Images embedded in the records are excluded; print everything else exactly as given.

......

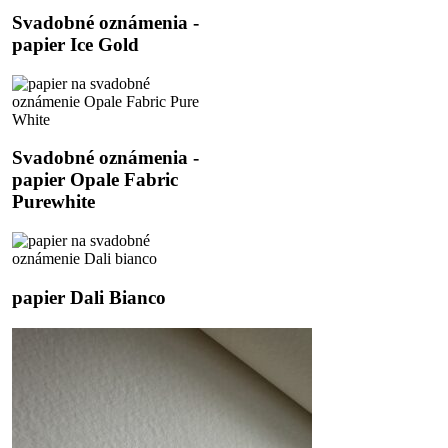
Svadobné
Svadobné oznámenia -
oznámenia
papier Ice Gold
-
papier
Ice
Gold
Svadobné
Svadobné oznámenia -
oznámenia
papier Opale Fabric
-
Purewhite
papier
Opale
Fabric
Purewhite
papier
papier Dali Bianco
Dali
Bianco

......

• Result below
Svadobné
Svadobné oznámenia -
oznámenia
papier Ice Gold
-
papier
Ice
Gold
Svadobné
Svadobné oznámenia -
oznámenia
papier Opale Fabric
-
Purewhite
papier
Opale
Fabric
Purewhite
papier
papier Dali Bianco
Dali
Bianco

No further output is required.